Could you restate every line of the data word for word?

# Data for review:
........

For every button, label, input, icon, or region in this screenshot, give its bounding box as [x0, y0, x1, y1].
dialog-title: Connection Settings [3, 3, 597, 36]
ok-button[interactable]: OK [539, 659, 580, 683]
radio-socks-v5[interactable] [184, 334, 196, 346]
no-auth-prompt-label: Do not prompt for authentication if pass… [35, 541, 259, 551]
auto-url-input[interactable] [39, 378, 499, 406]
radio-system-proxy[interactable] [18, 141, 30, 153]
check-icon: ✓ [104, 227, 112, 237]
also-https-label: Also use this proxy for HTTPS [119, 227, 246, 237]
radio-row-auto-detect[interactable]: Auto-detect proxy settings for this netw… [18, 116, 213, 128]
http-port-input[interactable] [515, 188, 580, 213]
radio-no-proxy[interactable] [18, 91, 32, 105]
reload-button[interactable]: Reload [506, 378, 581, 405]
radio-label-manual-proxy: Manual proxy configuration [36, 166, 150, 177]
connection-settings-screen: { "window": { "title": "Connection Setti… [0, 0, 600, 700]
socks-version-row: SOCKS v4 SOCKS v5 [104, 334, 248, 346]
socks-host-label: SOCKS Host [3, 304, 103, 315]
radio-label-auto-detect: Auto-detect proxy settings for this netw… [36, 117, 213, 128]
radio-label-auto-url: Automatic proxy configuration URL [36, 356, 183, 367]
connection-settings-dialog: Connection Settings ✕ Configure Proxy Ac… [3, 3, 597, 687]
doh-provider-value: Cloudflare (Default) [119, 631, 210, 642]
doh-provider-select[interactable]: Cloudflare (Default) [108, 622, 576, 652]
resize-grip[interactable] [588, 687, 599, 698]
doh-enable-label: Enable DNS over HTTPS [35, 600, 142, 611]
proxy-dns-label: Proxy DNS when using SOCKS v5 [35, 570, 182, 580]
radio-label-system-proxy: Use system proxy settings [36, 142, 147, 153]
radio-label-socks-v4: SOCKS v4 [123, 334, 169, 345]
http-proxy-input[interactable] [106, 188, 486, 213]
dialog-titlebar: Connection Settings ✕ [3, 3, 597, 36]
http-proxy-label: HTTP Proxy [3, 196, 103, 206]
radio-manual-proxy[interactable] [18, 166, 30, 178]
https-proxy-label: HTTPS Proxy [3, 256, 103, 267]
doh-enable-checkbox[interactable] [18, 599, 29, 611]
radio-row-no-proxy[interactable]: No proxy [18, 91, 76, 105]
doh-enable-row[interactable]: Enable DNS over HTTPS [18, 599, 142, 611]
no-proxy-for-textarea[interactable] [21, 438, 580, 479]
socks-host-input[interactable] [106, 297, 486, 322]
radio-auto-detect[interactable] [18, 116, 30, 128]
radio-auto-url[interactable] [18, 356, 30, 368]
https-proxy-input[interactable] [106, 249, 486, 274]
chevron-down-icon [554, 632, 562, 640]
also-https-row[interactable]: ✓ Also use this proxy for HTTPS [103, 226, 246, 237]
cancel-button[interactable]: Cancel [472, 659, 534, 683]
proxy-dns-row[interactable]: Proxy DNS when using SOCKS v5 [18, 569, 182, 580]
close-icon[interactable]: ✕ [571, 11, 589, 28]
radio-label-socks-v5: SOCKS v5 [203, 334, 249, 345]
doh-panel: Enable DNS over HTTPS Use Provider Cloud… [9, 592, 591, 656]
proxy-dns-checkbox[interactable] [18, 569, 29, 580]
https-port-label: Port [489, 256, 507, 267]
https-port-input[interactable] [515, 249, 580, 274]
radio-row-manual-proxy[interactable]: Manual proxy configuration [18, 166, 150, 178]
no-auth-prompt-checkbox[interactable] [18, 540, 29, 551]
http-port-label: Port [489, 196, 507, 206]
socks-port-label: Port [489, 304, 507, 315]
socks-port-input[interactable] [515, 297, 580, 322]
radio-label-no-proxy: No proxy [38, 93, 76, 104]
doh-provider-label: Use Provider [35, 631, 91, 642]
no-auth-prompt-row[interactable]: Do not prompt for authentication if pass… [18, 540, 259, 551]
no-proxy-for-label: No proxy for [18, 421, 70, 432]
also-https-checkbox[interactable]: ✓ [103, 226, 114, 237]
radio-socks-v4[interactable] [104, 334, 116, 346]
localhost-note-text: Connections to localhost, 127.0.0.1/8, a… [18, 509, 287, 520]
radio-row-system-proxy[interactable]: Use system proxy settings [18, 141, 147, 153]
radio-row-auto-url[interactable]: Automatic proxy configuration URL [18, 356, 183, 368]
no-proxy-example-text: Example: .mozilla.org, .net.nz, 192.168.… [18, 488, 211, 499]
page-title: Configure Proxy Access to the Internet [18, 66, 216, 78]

........

# Written response:
For every button, label, input, icon, or region in this screenshot, give its bounding box as [x0, y0, x1, y1].
dialog-title: Connection Settings [3, 3, 597, 36]
ok-button[interactable]: OK [539, 659, 580, 683]
radio-socks-v5[interactable] [184, 334, 196, 346]
no-auth-prompt-label: Do not prompt for authentication if pass… [35, 541, 259, 551]
auto-url-input[interactable] [39, 378, 499, 406]
radio-system-proxy[interactable] [18, 141, 30, 153]
check-icon: ✓ [104, 227, 112, 237]
also-https-label: Also use this proxy for HTTPS [119, 227, 246, 237]
radio-row-auto-detect[interactable]: Auto-detect proxy settings for this netw… [18, 116, 213, 128]
http-port-input[interactable] [515, 188, 580, 213]
radio-no-proxy[interactable] [18, 91, 32, 105]
reload-button[interactable]: Reload [506, 378, 581, 405]
radio-label-manual-proxy: Manual proxy configuration [36, 166, 150, 177]
connection-settings-screen: { "window": { "title": "Connection Setti… [0, 0, 600, 700]
socks-version-row: SOCKS v4 SOCKS v5 [104, 334, 248, 346]
socks-host-label: SOCKS Host [3, 304, 103, 315]
radio-label-auto-detect: Auto-detect proxy settings for this netw… [36, 117, 213, 128]
radio-label-auto-url: Automatic proxy configuration URL [36, 356, 183, 367]
connection-settings-dialog: Connection Settings ✕ Configure Proxy Ac… [3, 3, 597, 687]
doh-provider-value: Cloudflare (Default) [119, 631, 210, 642]
doh-provider-select[interactable]: Cloudflare (Default) [108, 622, 576, 652]
resize-grip[interactable] [588, 687, 599, 698]
doh-enable-label: Enable DNS over HTTPS [35, 600, 142, 611]
proxy-dns-label: Proxy DNS when using SOCKS v5 [35, 570, 182, 580]
radio-label-system-proxy: Use system proxy settings [36, 142, 147, 153]
radio-label-socks-v4: SOCKS v4 [123, 334, 169, 345]
http-proxy-input[interactable] [106, 188, 486, 213]
dialog-titlebar: Connection Settings ✕ [3, 3, 597, 36]
http-proxy-label: HTTP Proxy [3, 196, 103, 206]
radio-manual-proxy[interactable] [18, 166, 30, 178]
https-proxy-label: HTTPS Proxy [3, 256, 103, 267]
doh-enable-checkbox[interactable] [18, 599, 29, 611]
radio-row-no-proxy[interactable]: No proxy [18, 91, 76, 105]
doh-enable-row[interactable]: Enable DNS over HTTPS [18, 599, 142, 611]
no-proxy-for-textarea[interactable] [21, 438, 580, 479]
socks-host-input[interactable] [106, 297, 486, 322]
radio-auto-detect[interactable] [18, 116, 30, 128]
radio-auto-url[interactable] [18, 356, 30, 368]
https-proxy-input[interactable] [106, 249, 486, 274]
chevron-down-icon [554, 632, 562, 640]
also-https-row[interactable]: ✓ Also use this proxy for HTTPS [103, 226, 246, 237]
cancel-button[interactable]: Cancel [472, 659, 534, 683]
proxy-dns-row[interactable]: Proxy DNS when using SOCKS v5 [18, 569, 182, 580]
close-icon[interactable]: ✕ [571, 11, 589, 28]
radio-label-socks-v5: SOCKS v5 [203, 334, 249, 345]
doh-panel: Enable DNS over HTTPS Use Provider Cloud… [9, 592, 591, 656]
proxy-dns-checkbox[interactable] [18, 569, 29, 580]
https-port-label: Port [489, 256, 507, 267]
https-port-input[interactable] [515, 249, 580, 274]
radio-row-manual-proxy[interactable]: Manual proxy configuration [18, 166, 150, 178]
no-auth-prompt-checkbox[interactable] [18, 540, 29, 551]
http-port-label: Port [489, 196, 507, 206]
socks-port-label: Port [489, 304, 507, 315]
socks-port-input[interactable] [515, 297, 580, 322]
radio-label-no-proxy: No proxy [38, 93, 76, 104]
doh-provider-label: Use Provider [35, 631, 91, 642]
no-auth-prompt-row[interactable]: Do not prompt for authentication if pass… [18, 540, 259, 551]
no-proxy-for-label: No proxy for [18, 421, 70, 432]
also-https-checkbox[interactable]: ✓ [103, 226, 114, 237]
radio-socks-v4[interactable] [104, 334, 116, 346]
localhost-note-text: Connections to localhost, 127.0.0.1/8, a… [18, 509, 287, 520]
radio-row-system-proxy[interactable]: Use system proxy settings [18, 141, 147, 153]
radio-row-auto-url[interactable]: Automatic proxy configuration URL [18, 356, 183, 368]
no-proxy-example-text: Example: .mozilla.org, .net.nz, 192.168.… [18, 488, 211, 499]
page-title: Configure Proxy Access to the Internet [18, 66, 216, 78]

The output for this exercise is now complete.